4 N.E. 231, 140 Mass. 201, 1885 Mass. LEXIS 320
CourtMassachusetts Supreme Judicial Court
DecidedOctober 24, 1885
StatusPublished
Cited by28 cases

This text of 4 N.E. 231 (Russell v. Tillotson) is published on Counsel Stack Legal Research, covering Massachusetts Supreme Judicial Court primary law. Counsel Stack provides free access to over 12 million legal documents including statutes, case law, regulations, and constitutions.

Bluebook
Russell v. Tillotson, 4 N.E. 231, 140 Mass. 201, 1885 Mass. LEXIS 320 (Mass. 1885).

Opinion

Holmes, J.

The plaintiff seeks to recover for damage to his person, caused, while employed in the defendant’s mill, by his apron and jacket catching on a revolving shaft while he was standing on a ladder and replacing a board upon a belt box into which the shaft ran at right angles. The shaft was plainly visible, and was seen by the plaintiff. " If the ladder had been placed on the opposite side of the box, there would have been no danger. The plaintiff could have moved the ladder. But, according to his testimony, it was standing where he mounted it at the time when he was ordered by the “ boss ” to go up and nail the board on, and the plaintiff, although he had worked in mills for a long time, and was acting within the scope of the duties which he had undertaken, did not know any better way to do the work than that which he took. The court below directed a verdict for the defendant. The plaintiff excepts; and contends that he was sent into a concealed danger without due warning or instruction.

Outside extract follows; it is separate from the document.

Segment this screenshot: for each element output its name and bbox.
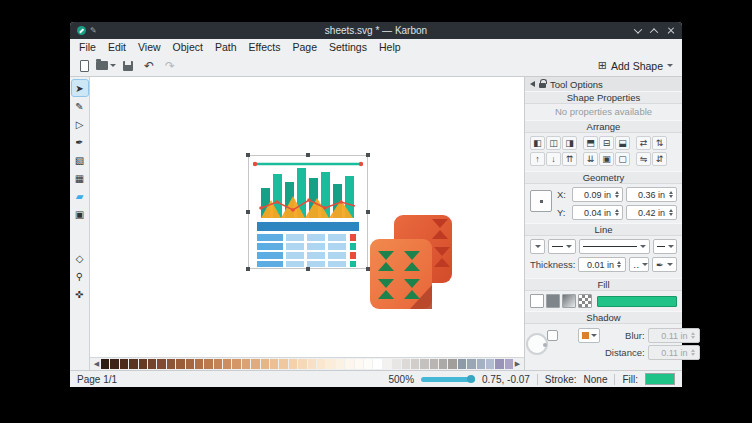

The exception must be overruled. The plaintiff does not pretend that he was ignorant of the danger of a revolving shaft, nor that the order to him carried any prohibition to put the ladder in such position as he might deem best, nor that there was anything in the form of it to hurry him or disturb his judgment; but simply that he had not sufficient intelligence — for that is what it comes to — to see that he was less likely to come in contact with the shaft if he had the barrier of the belt box between him and the shaft; or, if he took a worse place, to keep [202]*202away from the danger which he knew. As it is not suggested that he was a man of manifest imbecility, we think that the foreman was entitled to assume that the plaintiff would protect himself by whatever precautions were necessary. Williams v. Churchill, 137 Mass. 243. See Leary v. Boston & Albany Railroad, 139 Mass. 580.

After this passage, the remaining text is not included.